◆ **Recorded data**
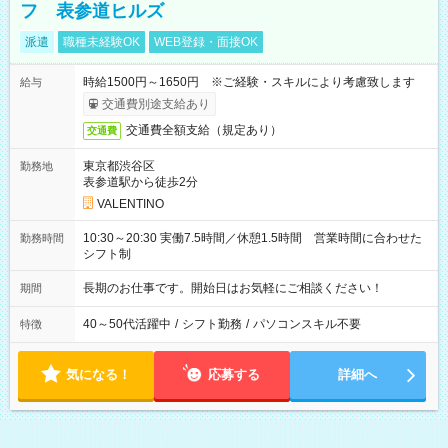
フ 表参道ヒルズ
派遣
職種未経験OK
WEB登録・面接OK
時給1500円～1650円 ※ご経験・スキルにより考慮致します
給与
交通費別途支給あり
交通費全額支給（規定あり）
交通費
東京都渋谷区
勤務地
表参道駅から徒歩2分
VALENTINO
10:30～20:30 実働7.5時間／休憩1.5時間 営業時間に合わせた
勤務時間
シフト制
長期のお仕事です。開始日はお気軽にご相談ください！
期間
40～50代活躍中
/
シフト勤務
/
パソコンスキル不要
特徴
気になる！
応募する
詳細へ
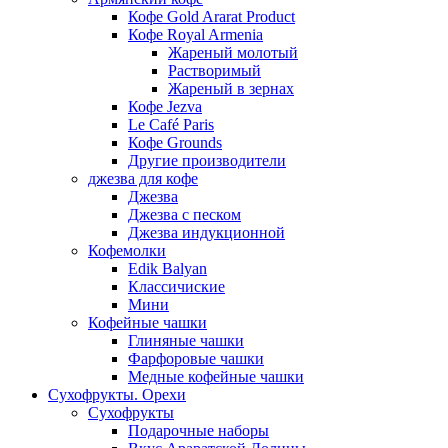
Кофе Gold Ararat Product
Кофе Royal Armenia
Жареный молотый
Растворимый
Жареный в зернах
Кофе Jezva
Le Café Paris
Кофе Grounds
Другие производители
джезва для кофе
Джезва
Джезва с песком
Джезва индукционной
Кофемолки
Edik Balyan
Классичиские
Мини
Кофейные чашки
Глиняные чашки
Фарфоровые чашки
Медные кофейные чашки
Сухофрукты. Орехи
Сухофрукты
Подарочные наборы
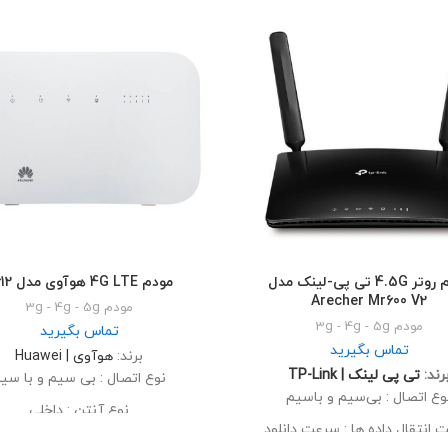
مودم روتر 4.5G تی پی-لینک مدل
مودم 4G LTE هوآوی مدل B612
Arecher Mr600 V2
مودم 3g - 4g - 5g
مودم 3g - 4g - 5g
تماس بگیرید
تماس بگیرید
برند:
هوآوی | Huawei
رند:
تی‌ پی لینک | TP-Link
نوع اتصال : بی سیم و با سی
وع اتصال : بی‌سیم و باسیم
نوع آنتن : داخلی
انتقال داده‌ ها : سرعت دانلود
سرعت انتقال داده‌ ها : سرعت دانل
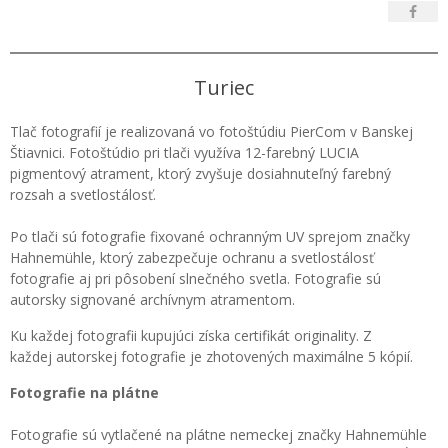
Turiec
Tlač fotografií je realizovaná vo fotoštúdiu PierCom v Banskej
Štiavnici. Fotoštúdio pri tlači využíva 12-farebný LUCIA
pigmentový atrament, ktorý zvyšuje dosiahnuteľný farebný
rozsah a svetlostálosť.
Po tlači sú fotografie fixované ochranným UV sprejom značky
Hahnemühle, ktorý zabezpečuje ochranu a svetlostálosť
fotografie aj pri pôsobení slnečného svetla. Fotografie sú
autorsky signované archívnym atramentom.
Ku každej fotografii kupujúci získa certifikát originality. Z
každej autorskej fotografie je zhotovených maximálne 5 kópií.
Fotografie na plátne
Fotografie sú vytlačené na plátne nemeckej značky Hahnemühle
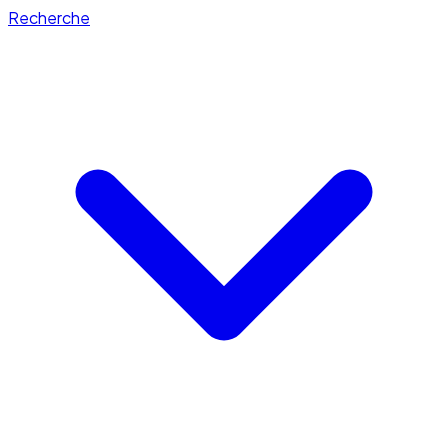
Recherche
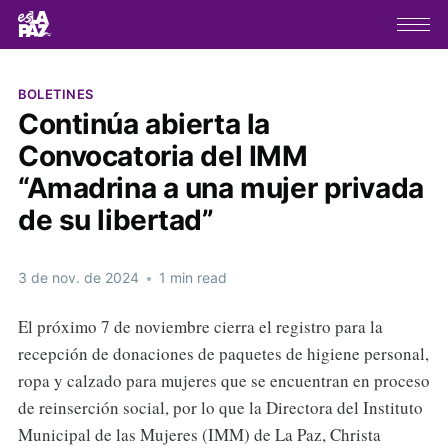
BOLETINES
Continúa abierta la
Convocatoria del IMM
“Amadrina a una mujer privada
de su libertad”
3 de nov. de 2024
•
1 min read
El próximo 7 de noviembre cierra el registro para la
recepción de donaciones de paquetes de higiene personal,
ropa y calzado para mujeres que se encuentran en proceso
de reinserción social, por lo que la Directora del Instituto
Municipal de las Mujeres (IMM) de La Paz, Christa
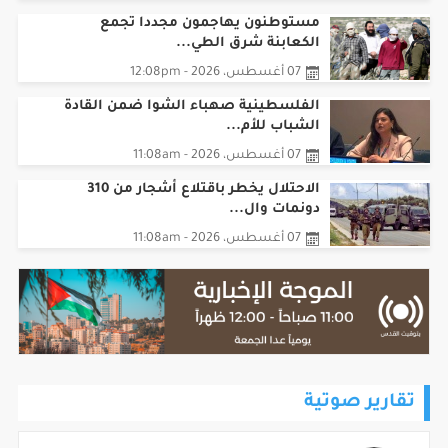
مستوطنون يهاجمون مجددا تجمع
الكعابنة شرق الطي...
07 أغسطس، 2026 - 12:08pm
الفلسطينية صهباء الشوا ضمن القادة
الشباب للأم...
07 أغسطس، 2026 - 11:08am
الاحتلال يخطر باقتلاع أشجار من 310
دونمات وال...
07 أغسطس، 2026 - 11:08am
تقارير صوتية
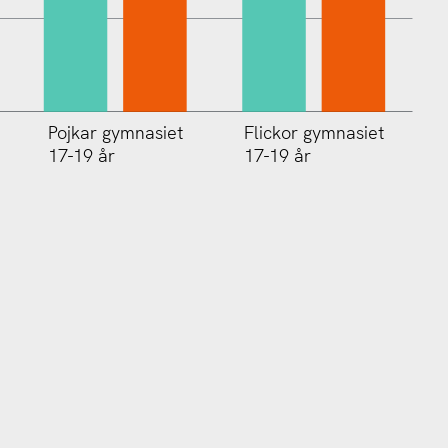
Pojkar gymnasiet
Flickor gymnasiet
17-19 år
17-19 år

◆ **What you have to do**
Copy each entry exactly as written. Pictures do not belong in the copy.

◆ **Response area**
フ 表参道ヒルズ
派遣
職種未経験OK
WEB登録・面接OK
時給1500円～1650円 ※ご経験・スキルにより考慮致します
給与
交通費別途支給あり
交通費全額支給（規定あり）
交通費
東京都渋谷区
勤務地
表参道駅から徒歩2分
VALENTINO
10:30～20:30 実働7.5時間／休憩1.5時間 営業時間に合わせた
勤務時間
シフト制
長期のお仕事です。開始日はお気軽にご相談ください！
期間
40～50代活躍中
/
シフト勤務
/
パソコンスキル不要
特徴
気になる！
応募する
詳細へ
Кофе Gold Ararat Product
Кофе Royal Armenia
Жареный молотый
Растворимый
Жареный в зернах
Кофе Jezva
Le Café Paris
Кофе Grounds
Другие производители
джезва для кофе
Джезва
Джезва с песком
Джезва индукционной
Кофемолки
Edik Balyan
Классичиские
Мини
Кофейные чашки
Глиняные чашки
Фарфоровые чашки
Медные кофейные чашки
Сухофрукты. Орехи
Сухофрукты
Подарочные наборы
مودم روتر 4.5G تی پی-لینک مدل
مودم 4G LTE هوآوی مدل B612
Arecher Mr600 V2
مودم 3g - 4g - 5g
مودم 3g - 4g - 5g
تماس بگیرید
تماس بگیرید
برند:
هوآوی | Huawei
رند:
تی‌ پی لینک | TP-Link
نوع اتصال : بی سیم و با سی
وع اتصال : بی‌سیم و باسیم
نوع آنتن : داخلی
انتقال داده‌ ها : سرعت دانلود
سرعت انتقال داده‌ ها : سرعت دانل
Turiec
Tlač fotografií je realizovaná vo fotoštúdiu PierCom v Banskej
Štiavnici. Fotoštúdio pri tlači využíva 12-farebný LUCIA
pigmentový atrament, ktorý zvyšuje dosiahnuteľný farebný
rozsah a svetlostálosť.
Po tlači sú fotografie fixované ochranným UV sprejom značky
Hahnemühle, ktorý zabezpečuje ochranu a svetlostálosť
fotografie aj pri pôsobení slnečného svetla. Fotografie sú
autorsky signované archívnym atramentom.
Ku každej fotografii kupujúci získa certifikát originality. Z
každej autorskej fotografie je zhotovených maximálne 5 kópií.
Fotografie na plátne
Fotografie sú vytlačené na plátne nemeckej značky Hahnemühle
Recherche
BOLETINES
Continúa abierta la
Convocatoria del IMM
“Amadrina a una mujer privada
de su libertad”
3 de nov. de 2024
•
1 min read
El próximo 7 de noviembre cierra el registro para la
recepción de donaciones de paquetes de higiene personal,
ropa y calzado para mujeres que se encuentran en proceso
de reinserción social, por lo que la Directora del Instituto
Municipal de las Mujeres (IMM) de La Paz, Christa
مستوطنون يهاجمون مجددا تجمع
الكعابنة شرق الطي...
07 أغسطس، 2026 - 12:08pm
الفلسطينية صهباء الشوا ضمن القادة
الشباب للأم...
07 أغسطس، 2026 - 11:08am
الاحتلال يخطر باقتلاع أشجار من 310
دونمات وال...
07 أغسطس، 2026 - 11:08am
تقارير صوتية
Pojkar gymnasiet
Flickor gymnasiet
17-19 år
17-19 år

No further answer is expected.